Pictures aside, repeat all the entries below exactly as they appear.

Saved data entries:
::::::::

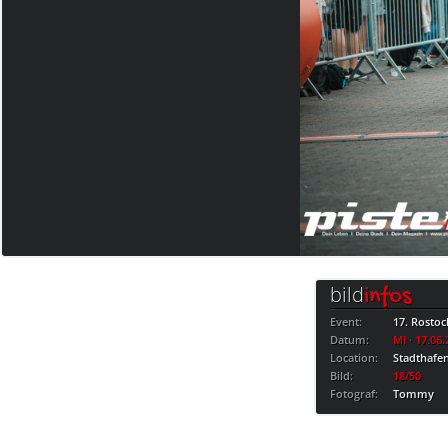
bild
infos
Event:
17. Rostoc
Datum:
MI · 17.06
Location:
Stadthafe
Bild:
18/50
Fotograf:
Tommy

::::::::

**Answer box:**
bild
infos
Event:
17. Rostoc
Datum:
MI · 17.06
Location:
Stadthafe
Bild:
18/50
Fotograf:
Tommy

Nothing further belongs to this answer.